Proteins are the fundamental nanomachines of living organisms, carrying out countless functions within the biological cycle of the cell. Every second, millions of proteins are produced in the form of chains made up of different amino acids. However, to function properly, these chains must fold back on themselves in the correct way, acquiring a specific three-dimensional shape that enables them to perform their biological role.
It is also well known that, to trigger specific biochemical processes, the cell can chemically modify the structure of already folded proteins by using molecules called “enzymes” that act on precise points on their surface.
A new study has discovered a previously unknown mechanism: chemical modification of proteins can occur during the folding process itself, not just afterward. This phenomenon may play an important role in the mechanisms that lead to various human diseases, including cancer.

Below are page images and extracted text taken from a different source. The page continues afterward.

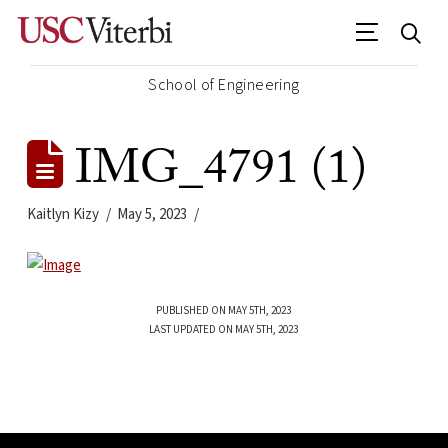
School of Engineering
IMG_4791 (1)
Kaitlyn Kizy
May 5, 2023
PUBLISHED ON MAY 5TH, 2023
LAST UPDATED ON MAY 5TH, 2023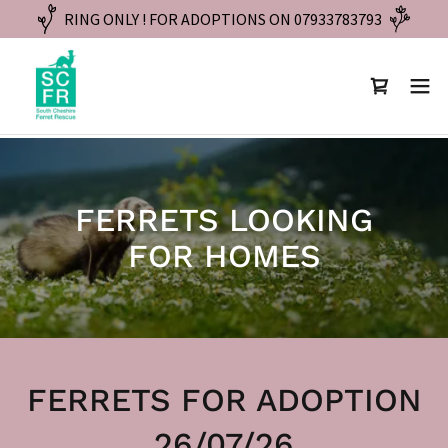
RING ONLY ! FOR ADOPTIONS ON 07933783793
FERRETS LOOKING
FOR HOMES
FERRETS FOR ADOPTION
26/07/26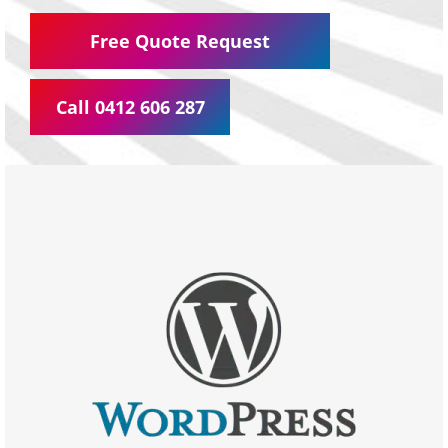
Free Quote Request
Call 0412 606 287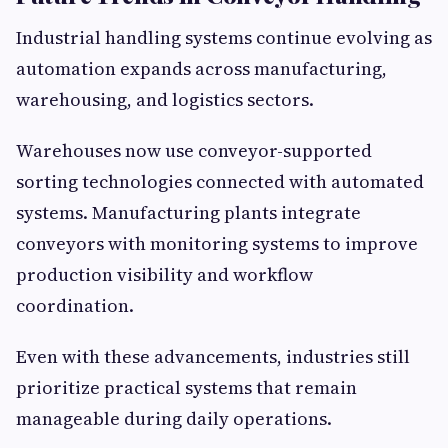
Industrial handling systems continue evolving as
automation expands across manufacturing,
warehousing, and logistics sectors.
Warehouses now use conveyor-supported
sorting technologies connected with automated
systems. Manufacturing plants integrate
conveyors with monitoring systems to improve
production visibility and workflow
coordination.
Even with these advancements, industries still
prioritize practical systems that remain
manageable during daily operations.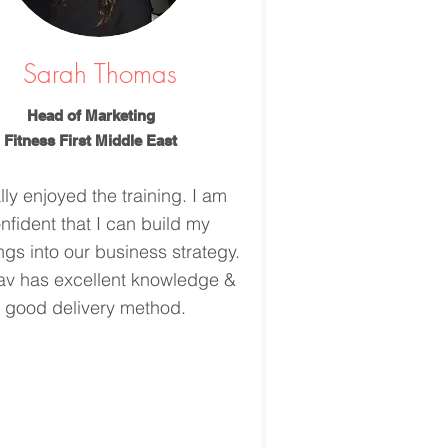
Sarah Thomas
Head of Marketing
Fitness First Middle East
ally enjoyed the training. I am
nfident that I can build my
ngs into our business strategy.
v has excellent knowledge &
good delivery method.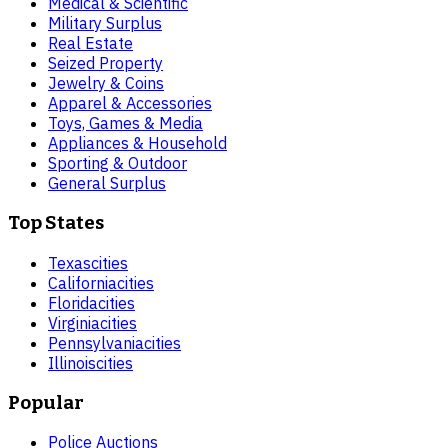
Medical & Scientific
Military Surplus
Real Estate
Seized Property
Jewelry & Coins
Apparel & Accessories
Toys, Games & Media
Appliances & Household
Sporting & Outdoor
General Surplus
Top States
Texas
cities
California
cities
Florida
cities
Virginia
cities
Pennsylvania
cities
Illinois
cities
Popular
Police Auctions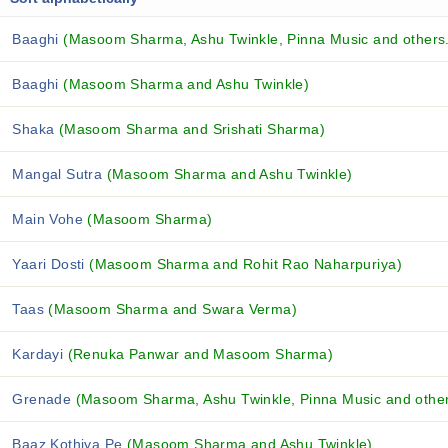
Baaghi
(Masoom Sharma, Ashu Twinkle, Pinna Music and others.
Baaghi
(Masoom Sharma and Ashu Twinkle)
Shaka
(Masoom Sharma and Srishati Sharma)
Mangal Sutra
(Masoom Sharma and Ashu Twinkle)
Main Vohe
(Masoom Sharma)
Yaari Dosti
(Masoom Sharma and Rohit Rao Naharpuriya)
Taas
(Masoom Sharma and Swara Verma)
Kardayi
(Renuka Panwar and Masoom Sharma)
Grenade
(Masoom Sharma, Ashu Twinkle, Pinna Music and others
Baaz Kothiya Pe
(Masoom Sharma and Ashu Twinkle)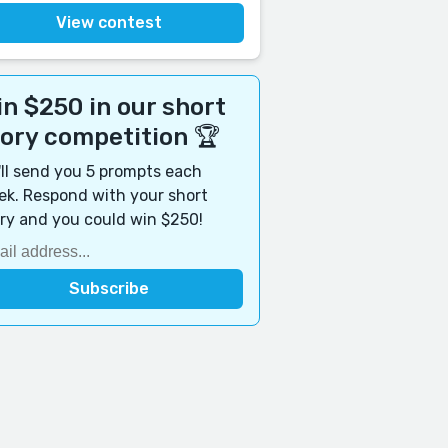
View contest
n $250 in our short
tory competition 🏆
ll send you 5 prompts each
k. Respond with your short
ry and you could win $250!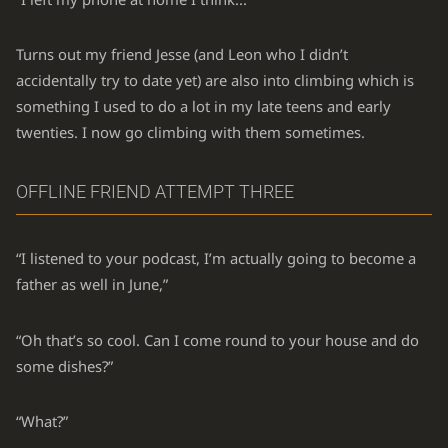
Turns out my friend Jesse (and Leon who I didn’t
accidentally try to date yet) are also into climbing which is
something I used to do a lot in my late teens and early
twenties. I now go climbing with them sometimes.
OFFLINE FRIEND ATTEMPT THREE
“I listened to your podcast, I’m actually going to become a
father as well in June,”
“Oh that’s so cool. Can I come round to your house and do
some dishes?”
“What?”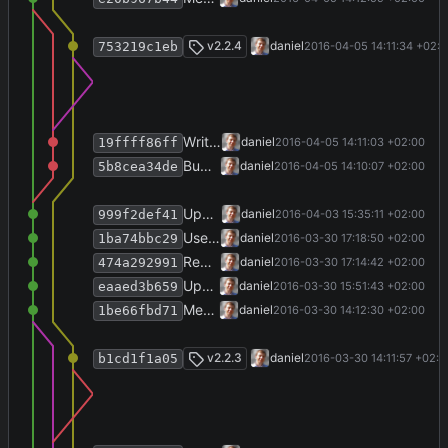
Merge branch 'release-2.2.4'
v2.2.4
daniel
2016-04-05 14:11:34 +02:
753219c1eb
Write history.
daniel
2016-04-05 14:11:03 +02:00
19ffff86ff
Bump version number.
daniel
2016-04-05 14:10:07 +02:00
5b8cea34de
Update VstoInstaller to 1.1.0.
daniel
2016-04-03 15:35:11 +02:00
999f2def41
Use VstoAddinInstaller from Github repository.
daniel
2016-03-30 17:18:50 +02:00
1ba74bbc29
Remove local VstoAddinInstaller submodule.
daniel
2016-03-30 17:14:42 +02:00
474a292991
Update publication year.
daniel
2016-03-30 15:51:43 +02:00
eaaed3b659
Merge branch 'release-2.2.3' into develop
daniel
2016-03-30 14:12:30 +02:00
1be66fbd71
Merge branch 'release-2.2.3'
v2.2.3
daniel
2016-03-30 14:11:57 +02:0
b1cd1f1a05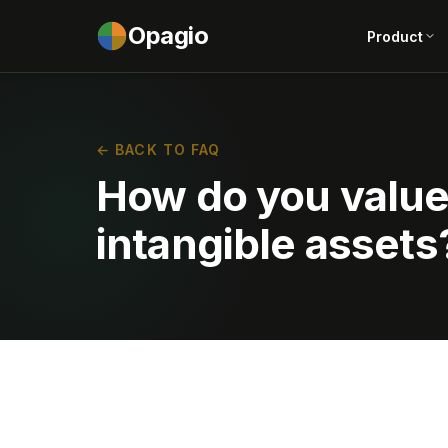
Opagio
Product
← BACK TO FAQ
How do you value 
intangible assets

In particular, the research focused on a chemical modification called phosphorylation, which typically regulates protein activity. The study shows that if phosphorylation affects hidden points within the protein’s structure, it can disrupt the folding process, effectively “marking” the protein for rapid degradation.
The study is the result of a collaboration between the team of Emiliano Biasini, biochemist in the Department of Cellular, Computational and Integrative Biology (CIBIO) at the University of Trento, and that of Pietro Faccioli, expert in computational biophysics at the University of Milano-Bicocca and affiliated with the National Institute for Nuclear Physics (INFN).
The article was published in the scientific journal EMBO Journal.